Altogether, the researchers reported, 77.1% of patients were blocked from clinical trials due to the structural and clinical barriers. “At the same time, the influence of patient-related factors and patient choice — which occurs only at the end of an extensive decision-making process — comprised only a small portion of barriers to trial participation overall,” the authors wrote.
Enrollment barriers have long been a problem in clinical trials, for both participants and investigators. Patients often are not informed of clinical trials, or may decline participation due to lack of trust, transportation issues, and concern over costs. For investigators, low enrollment can mean lack of diverse study population — which can lead to cancellation of the study.
Patient populations that have historically been mistreated by researchers may lack trust in researchers and clinical trials today.

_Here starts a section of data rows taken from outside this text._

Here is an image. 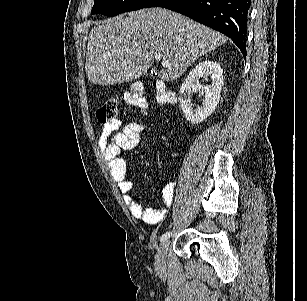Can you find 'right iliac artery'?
I'll use <instances>...</instances> for the list:
<instances>
[{"label":"right iliac artery","instance_id":"1","mask_svg":"<svg viewBox=\"0 0 307 301\" xmlns=\"http://www.w3.org/2000/svg\"><path fill=\"white\" fill-rule=\"evenodd\" d=\"M169 237H170V232H166L161 236L160 240L163 241L168 239Z\"/></svg>","mask_w":307,"mask_h":301}]
</instances>
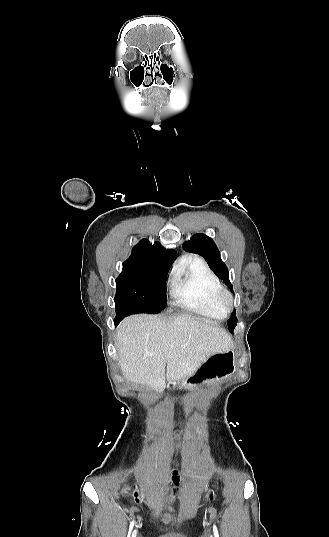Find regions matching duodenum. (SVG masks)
Wrapping results in <instances>:
<instances>
[{
    "instance_id": "410a0bca",
    "label": "duodenum",
    "mask_w": 329,
    "mask_h": 537,
    "mask_svg": "<svg viewBox=\"0 0 329 537\" xmlns=\"http://www.w3.org/2000/svg\"><path fill=\"white\" fill-rule=\"evenodd\" d=\"M167 386H168L169 388H172V387L174 386V383H173L172 381H170V382L167 383Z\"/></svg>"
}]
</instances>
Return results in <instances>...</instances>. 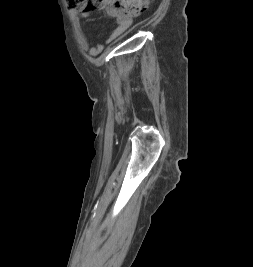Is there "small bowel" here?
<instances>
[{
    "instance_id": "obj_1",
    "label": "small bowel",
    "mask_w": 253,
    "mask_h": 267,
    "mask_svg": "<svg viewBox=\"0 0 253 267\" xmlns=\"http://www.w3.org/2000/svg\"><path fill=\"white\" fill-rule=\"evenodd\" d=\"M106 12L107 15L115 21V27L109 32L106 38V43H111L118 37H120L131 26L132 18L130 16L117 12L114 8L111 7L107 8ZM72 21L80 47L83 50L88 51L92 56L100 54L103 51L105 44L98 43L89 45L87 38L83 33L80 20L75 13L72 14Z\"/></svg>"
}]
</instances>
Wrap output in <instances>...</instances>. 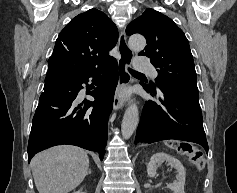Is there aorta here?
Returning a JSON list of instances; mask_svg holds the SVG:
<instances>
[{"instance_id":"obj_1","label":"aorta","mask_w":237,"mask_h":193,"mask_svg":"<svg viewBox=\"0 0 237 193\" xmlns=\"http://www.w3.org/2000/svg\"><path fill=\"white\" fill-rule=\"evenodd\" d=\"M129 48L134 51H141L146 46V39L140 34H133L128 41ZM139 123V112L136 103H131L126 109L122 124L121 132L125 139L130 138L134 133Z\"/></svg>"}]
</instances>
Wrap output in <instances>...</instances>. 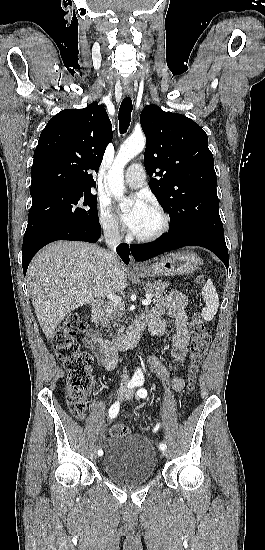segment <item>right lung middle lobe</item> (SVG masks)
<instances>
[{"label":"right lung middle lobe","instance_id":"dd1d6c3e","mask_svg":"<svg viewBox=\"0 0 265 550\" xmlns=\"http://www.w3.org/2000/svg\"><path fill=\"white\" fill-rule=\"evenodd\" d=\"M30 194L32 207L25 235L57 224L99 222L97 197L91 190L40 187L31 189Z\"/></svg>","mask_w":265,"mask_h":550}]
</instances>
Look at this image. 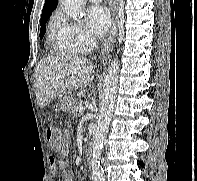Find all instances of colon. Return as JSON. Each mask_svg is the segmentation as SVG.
<instances>
[{
	"instance_id": "obj_1",
	"label": "colon",
	"mask_w": 197,
	"mask_h": 181,
	"mask_svg": "<svg viewBox=\"0 0 197 181\" xmlns=\"http://www.w3.org/2000/svg\"><path fill=\"white\" fill-rule=\"evenodd\" d=\"M46 134L50 147L53 150L58 151L62 147V137L60 130L55 126H50L47 128Z\"/></svg>"
}]
</instances>
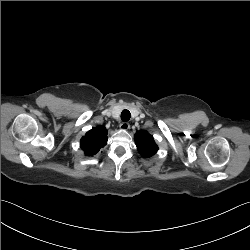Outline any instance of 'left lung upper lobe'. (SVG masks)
<instances>
[{"label":"left lung upper lobe","instance_id":"left-lung-upper-lobe-1","mask_svg":"<svg viewBox=\"0 0 250 250\" xmlns=\"http://www.w3.org/2000/svg\"><path fill=\"white\" fill-rule=\"evenodd\" d=\"M136 146L144 157H150L158 150L153 137L146 131H139L135 134Z\"/></svg>","mask_w":250,"mask_h":250}]
</instances>
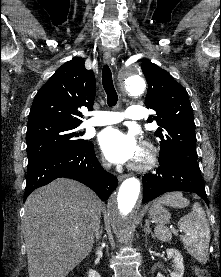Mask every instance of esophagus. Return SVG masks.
Here are the masks:
<instances>
[{
	"label": "esophagus",
	"mask_w": 221,
	"mask_h": 277,
	"mask_svg": "<svg viewBox=\"0 0 221 277\" xmlns=\"http://www.w3.org/2000/svg\"><path fill=\"white\" fill-rule=\"evenodd\" d=\"M103 60H104V63H106V64L110 63V61H111V52L110 51H108V50L105 51ZM125 178H127V175H125V174L118 175V180L119 181H122Z\"/></svg>",
	"instance_id": "obj_1"
}]
</instances>
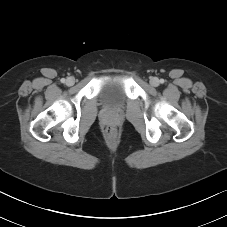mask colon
<instances>
[{
  "label": "colon",
  "instance_id": "obj_1",
  "mask_svg": "<svg viewBox=\"0 0 227 227\" xmlns=\"http://www.w3.org/2000/svg\"><path fill=\"white\" fill-rule=\"evenodd\" d=\"M105 134H106V136L108 137V138H110V139H113V138H115V135H116V129H115V127L114 126H112V125H107L106 127H105Z\"/></svg>",
  "mask_w": 227,
  "mask_h": 227
}]
</instances>
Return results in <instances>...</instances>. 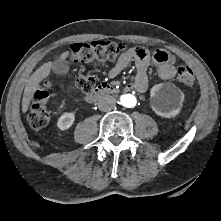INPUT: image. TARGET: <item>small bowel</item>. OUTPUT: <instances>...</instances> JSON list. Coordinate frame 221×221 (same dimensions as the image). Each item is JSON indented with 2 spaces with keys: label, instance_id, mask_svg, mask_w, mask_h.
Wrapping results in <instances>:
<instances>
[{
  "label": "small bowel",
  "instance_id": "small-bowel-1",
  "mask_svg": "<svg viewBox=\"0 0 221 221\" xmlns=\"http://www.w3.org/2000/svg\"><path fill=\"white\" fill-rule=\"evenodd\" d=\"M132 61L135 62L136 73L131 79L129 88L139 93H144L148 89L147 69L152 61L149 50L144 47H134L124 52L108 71V77L111 79L115 78ZM153 61L159 78L169 80L176 75L175 57L169 52L162 48H156L153 51Z\"/></svg>",
  "mask_w": 221,
  "mask_h": 221
}]
</instances>
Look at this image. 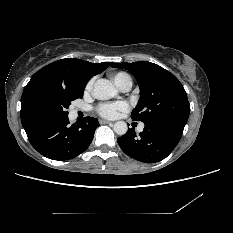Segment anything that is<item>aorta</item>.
<instances>
[{
	"instance_id": "762f6f07",
	"label": "aorta",
	"mask_w": 233,
	"mask_h": 233,
	"mask_svg": "<svg viewBox=\"0 0 233 233\" xmlns=\"http://www.w3.org/2000/svg\"><path fill=\"white\" fill-rule=\"evenodd\" d=\"M117 94L116 88L106 79H100L95 83L92 95L98 100H108L115 97ZM113 130L118 135H124L128 131L127 123L118 121L114 124Z\"/></svg>"
}]
</instances>
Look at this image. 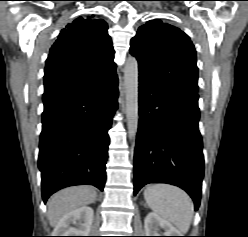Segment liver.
I'll list each match as a JSON object with an SVG mask.
<instances>
[{
	"mask_svg": "<svg viewBox=\"0 0 248 237\" xmlns=\"http://www.w3.org/2000/svg\"><path fill=\"white\" fill-rule=\"evenodd\" d=\"M97 192L91 186H75L65 188L48 200L47 214L52 227H55L63 216L80 207L95 201Z\"/></svg>",
	"mask_w": 248,
	"mask_h": 237,
	"instance_id": "1",
	"label": "liver"
}]
</instances>
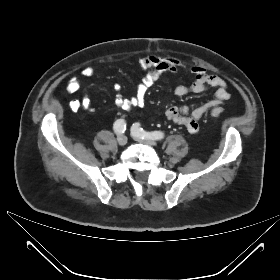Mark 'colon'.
<instances>
[{"label":"colon","instance_id":"5ec220e1","mask_svg":"<svg viewBox=\"0 0 280 280\" xmlns=\"http://www.w3.org/2000/svg\"><path fill=\"white\" fill-rule=\"evenodd\" d=\"M211 115L214 117H219L222 115V110L215 108L211 110Z\"/></svg>","mask_w":280,"mask_h":280}]
</instances>
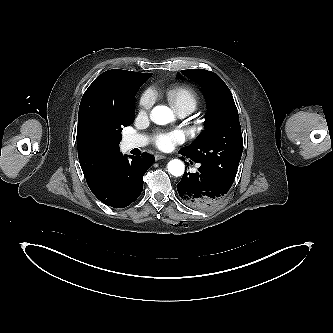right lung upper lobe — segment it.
Masks as SVG:
<instances>
[{
	"mask_svg": "<svg viewBox=\"0 0 333 333\" xmlns=\"http://www.w3.org/2000/svg\"><path fill=\"white\" fill-rule=\"evenodd\" d=\"M150 73L112 69L101 74L85 91L78 113V158L91 191L108 179L120 153L114 141L117 116H130L134 93Z\"/></svg>",
	"mask_w": 333,
	"mask_h": 333,
	"instance_id": "right-lung-upper-lobe-1",
	"label": "right lung upper lobe"
}]
</instances>
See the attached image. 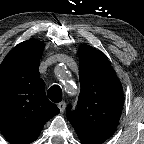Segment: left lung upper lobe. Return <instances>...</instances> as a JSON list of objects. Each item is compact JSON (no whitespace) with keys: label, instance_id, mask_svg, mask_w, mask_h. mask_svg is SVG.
I'll return each instance as SVG.
<instances>
[{"label":"left lung upper lobe","instance_id":"5c2ea615","mask_svg":"<svg viewBox=\"0 0 144 144\" xmlns=\"http://www.w3.org/2000/svg\"><path fill=\"white\" fill-rule=\"evenodd\" d=\"M81 91L78 108L67 106V117L82 144H102L115 132L124 94L106 56L87 44L78 50Z\"/></svg>","mask_w":144,"mask_h":144}]
</instances>
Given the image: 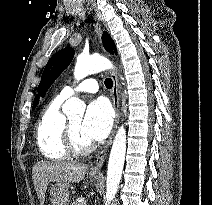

In a Q&A in the February 2019 issue of IRB Advisor, Stephanie Kraft, JD, a bioethicist at Treuman Katz Center for Pediatric Bioethics at Seattle Children’s Research Institute, explains how researchers and IRBs can reach out to help re-establish trust and good faith with skeptical patients.
Women may also face barriers to participation in trials. Some drug trials may exclude pregnant women, or drop participants who become pregnant during the study. Investigators should consider allowing pregnant women to participate in studies and not exclude this important patient population, according to investigators in the January 2018 issue of IRB Advisor.
Low health literacy also can make it difficult for some patients to enroll in clinical trials. Low literacy can mean they do not understand the informed consent. Researchers are creating informed consent understandable to all patients, as described in the February 2019 issue of IRB Advisor.
“Only by addressing structural and clinical barriers will the participation rate in cancer treatment trials be increased in a substantial way,” researchers wrote.